● WHAT IS BEING ASKED:
Where the line containing "Why should I book a flight through Flight" appears in the records below, begin there and write out each line exactly until the last one, and nothing more.

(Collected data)
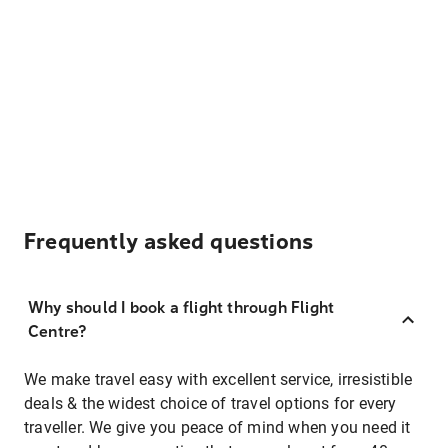
Frequently asked questions
Why should I book a flight through Flight
Centre?
We make travel easy with excellent service, irresistible
deals & the widest choice of travel options for every
traveller. We give you peace of mind when you need it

● RESULT:
Why should I book a flight through Flight
Centre?
We make travel easy with excellent service, irresistible
deals & the widest choice of travel options for every
traveller. We give you peace of mind when you need it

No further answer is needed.